Первая ошибка – вы будете проецировать возникшую нервозность на собеседника и в ключевой момент не сумеете взять в свои руки управление разговором, когда представится возможность. Допустим, вам предстоит важный разговор с начальником по вопросу вашей заработной платы, а именно – следует или нет давать вам прибавку. Предположим, не залезая в финансовые дебри, что вам очень нужны эти деньги: вы только что переехали в другой город, чтобы получить эту работу, и расходы на проживание на новом месте оказались выше, чем вы ожидали.
Коротко говоря, от этой встречи зависит очень многое, и поэтому вы нервничаете. Если оставить язык тела на волю случая, то, скорее всего, ваша нервозность передастся начальнику. И если он компетентен и не лишен деловых способностей, он отметит ваше волнение, интерпретирует его как слабость характера или, возможно, ваше собственное сомнение в том, что вы заслуживаете прибавки, и поступит соответственно. У вас будет гораздо меньше шансов получить эти деньги, чем вы надеялись.
Вторая ошибка, которую вы, вероятно, совершите, если предоставите язык тела случаю, состоит в том, что вы будете проецировать типичное для большинства людей рассеянное состояние ума. В обычный день вы думаете о чем угодно: о делах, которые необходимо завершить, о том, что нужно купить молока по дороге домой, о просмотренном накануне вечером телесериале, о том, как вы не выспались и что пообещали себе похудеть к Новому году на семь килограммов, а прогресса не видно, о том, какой неприятный голос у вашего коллеги, работающего с вами в одном кабинете, – и все это на протяжении нескольких секунд.
Если вы войдете в кабинет начальника, держа в голове подобные вещи, язык вашего тела отобразит этот мысленный перечень и, соответственно, будет столь же невразумительным, как и ваши мысли. Вы отнюдь не покажетесь начальнику харизматичным, властным и целеустремленным. И опять-таки шансы получить прибавку приблизятся к нулю.
Однако если сознательно наблюдать за своими телодвижениями трудно, а оставлять их на произвол природы не имеет смысла, то что остается? Как разрешить эту критическую задачу?
Нам необходимо отыскать другой путь.
К счастью, мир сцены в лице Константина Станиславского натолкнулся на решение этой проблемы еще в начале прошлого столетия. Русский актер и режиссер разработал свой подход к исполнительскому искусству, состоящий в отождествлении с эмоциями героя пьесы, так что актер чувствует то же, что и герой, и благодаря этому может воплотить его на сцене[30]. Целью этого метода было вдохнуть в героев жизнь настолько, чтобы они казались реальными – гораздо более реальными, чем допускало полное условностей актерское искусство того времени.

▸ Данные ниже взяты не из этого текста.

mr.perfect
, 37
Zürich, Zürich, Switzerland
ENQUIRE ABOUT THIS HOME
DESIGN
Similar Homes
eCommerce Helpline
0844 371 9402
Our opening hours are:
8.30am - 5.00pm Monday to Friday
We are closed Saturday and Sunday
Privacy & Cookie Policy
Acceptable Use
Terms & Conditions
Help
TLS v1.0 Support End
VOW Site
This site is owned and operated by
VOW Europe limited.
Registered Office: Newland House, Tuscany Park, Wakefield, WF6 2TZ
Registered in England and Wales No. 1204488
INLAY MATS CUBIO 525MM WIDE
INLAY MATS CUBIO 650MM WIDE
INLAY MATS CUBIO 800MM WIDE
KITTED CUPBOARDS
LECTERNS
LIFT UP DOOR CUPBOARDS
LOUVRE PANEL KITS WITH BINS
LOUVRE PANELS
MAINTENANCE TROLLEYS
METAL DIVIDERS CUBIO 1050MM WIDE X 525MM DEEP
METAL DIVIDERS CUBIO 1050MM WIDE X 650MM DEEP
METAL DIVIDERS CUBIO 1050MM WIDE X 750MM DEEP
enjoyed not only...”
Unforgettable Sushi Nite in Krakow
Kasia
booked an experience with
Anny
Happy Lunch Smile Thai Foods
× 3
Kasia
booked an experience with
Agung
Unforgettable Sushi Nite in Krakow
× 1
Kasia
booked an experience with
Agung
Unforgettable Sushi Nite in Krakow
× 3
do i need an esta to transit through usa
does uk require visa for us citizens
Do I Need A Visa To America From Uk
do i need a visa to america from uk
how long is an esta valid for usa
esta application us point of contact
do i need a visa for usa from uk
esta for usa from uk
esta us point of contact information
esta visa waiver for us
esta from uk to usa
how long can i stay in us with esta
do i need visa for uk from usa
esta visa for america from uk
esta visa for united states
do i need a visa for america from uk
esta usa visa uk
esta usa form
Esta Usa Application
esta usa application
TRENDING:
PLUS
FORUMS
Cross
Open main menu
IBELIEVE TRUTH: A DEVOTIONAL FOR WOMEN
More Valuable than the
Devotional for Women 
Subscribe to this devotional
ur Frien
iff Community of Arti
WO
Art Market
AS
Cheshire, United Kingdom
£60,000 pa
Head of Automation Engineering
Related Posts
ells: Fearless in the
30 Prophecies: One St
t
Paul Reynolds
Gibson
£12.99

Чтобы справиться с задачей, актер старался вызвать необходимые эмоции, используя упражнения по чувственному воспоминанию – сознательному воспроизведению в памяти того момента, когда он действительно переживал эту эмоцию. В то же время Станиславский побуждал актера, играющего, скажем, палубного матроса, изучать черты поведения настоящего представителя этой профессии и копировать их. Актер, таким образом, шел как изнутри наружу (от эмоции к жестам, естественно следовавшим как выражение этой эмоции), так и снаружи вовнутрь (отталкиваясь от типичных жестов человека в определенной ситуации, которую необходимо передать на сцене).

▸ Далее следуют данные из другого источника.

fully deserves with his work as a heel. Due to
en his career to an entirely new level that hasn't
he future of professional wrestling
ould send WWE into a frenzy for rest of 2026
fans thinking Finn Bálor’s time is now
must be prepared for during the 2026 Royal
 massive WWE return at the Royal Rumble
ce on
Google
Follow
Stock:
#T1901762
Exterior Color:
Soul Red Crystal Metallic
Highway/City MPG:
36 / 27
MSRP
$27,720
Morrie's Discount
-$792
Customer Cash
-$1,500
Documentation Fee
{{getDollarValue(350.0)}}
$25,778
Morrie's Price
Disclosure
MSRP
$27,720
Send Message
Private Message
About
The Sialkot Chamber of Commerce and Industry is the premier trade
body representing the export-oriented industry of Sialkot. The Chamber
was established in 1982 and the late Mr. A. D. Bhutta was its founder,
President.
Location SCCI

При этом важно понимать, что подлинная жизнь для этих актеров была, по сути, замедлена, тем самым ограничивалось то, чего им нужно было достичь посредством согласованных телодвижений. Они готовили пьесу на протяжении многих недель, и количество сцен и требуемых от актера эмоций в этой постановке было лимитировано. Поэтому актеру приходилось учиться не спонтанному поведению, а лишь специфическим телодвижениям, которые затем должны были повторяться вечер за вечером.